Data for review: Begin

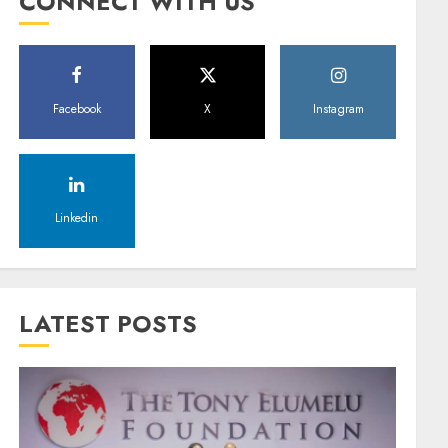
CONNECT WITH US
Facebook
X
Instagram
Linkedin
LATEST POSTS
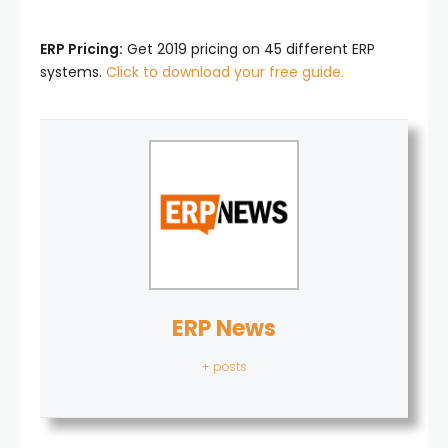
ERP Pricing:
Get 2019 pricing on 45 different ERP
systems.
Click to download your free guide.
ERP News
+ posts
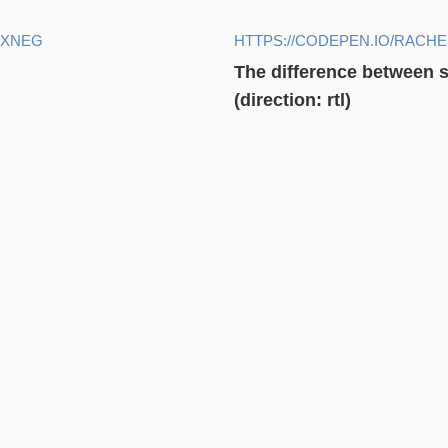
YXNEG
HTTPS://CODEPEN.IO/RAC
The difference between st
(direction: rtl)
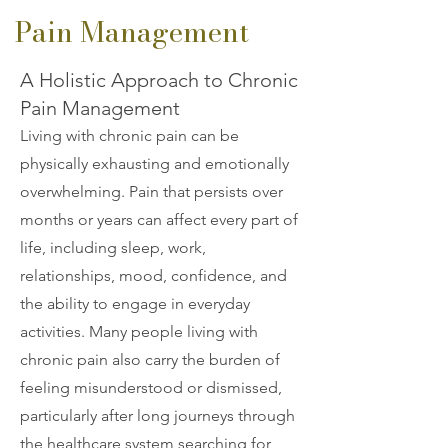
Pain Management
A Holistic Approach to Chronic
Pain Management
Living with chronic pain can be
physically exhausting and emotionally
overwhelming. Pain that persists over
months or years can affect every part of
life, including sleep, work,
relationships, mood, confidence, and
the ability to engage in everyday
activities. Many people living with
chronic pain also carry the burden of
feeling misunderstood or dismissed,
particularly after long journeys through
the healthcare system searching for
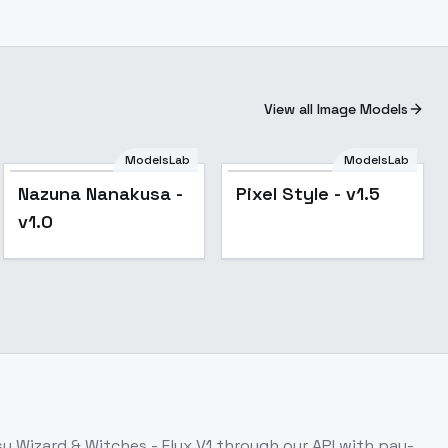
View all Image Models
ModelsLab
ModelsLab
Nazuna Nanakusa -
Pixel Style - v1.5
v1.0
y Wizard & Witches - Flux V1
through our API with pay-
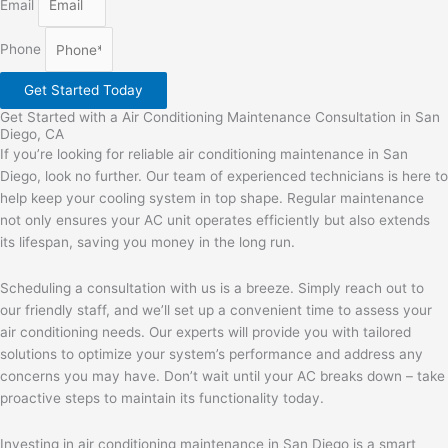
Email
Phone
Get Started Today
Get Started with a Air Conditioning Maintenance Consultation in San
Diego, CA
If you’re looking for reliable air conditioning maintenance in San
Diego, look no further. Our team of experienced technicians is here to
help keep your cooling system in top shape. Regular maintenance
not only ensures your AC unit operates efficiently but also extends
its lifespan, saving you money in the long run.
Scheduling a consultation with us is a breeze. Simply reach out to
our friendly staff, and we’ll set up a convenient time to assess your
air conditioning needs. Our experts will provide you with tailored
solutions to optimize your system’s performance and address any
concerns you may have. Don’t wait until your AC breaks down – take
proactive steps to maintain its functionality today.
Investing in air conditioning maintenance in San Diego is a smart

Data for review: End

** Exercise brief **
Everything from the line containing "help keep your" to the bottom of the listing is to be set down exactly; leave out all other lines.

** Result **
help keep your cooling system in top shape. Regular maintenance
not only ensures your AC unit operates efficiently but also extends
its lifespan, saving you money in the long run.
Scheduling a consultation with us is a breeze. Simply reach out to
our friendly staff, and we’ll set up a convenient time to assess your
air conditioning needs. Our experts will provide you with tailored
solutions to optimize your system’s performance and address any
concerns you may have. Don’t wait until your AC breaks down – take
proactive steps to maintain its functionality today.
Investing in air conditioning maintenance in San Diego is a smart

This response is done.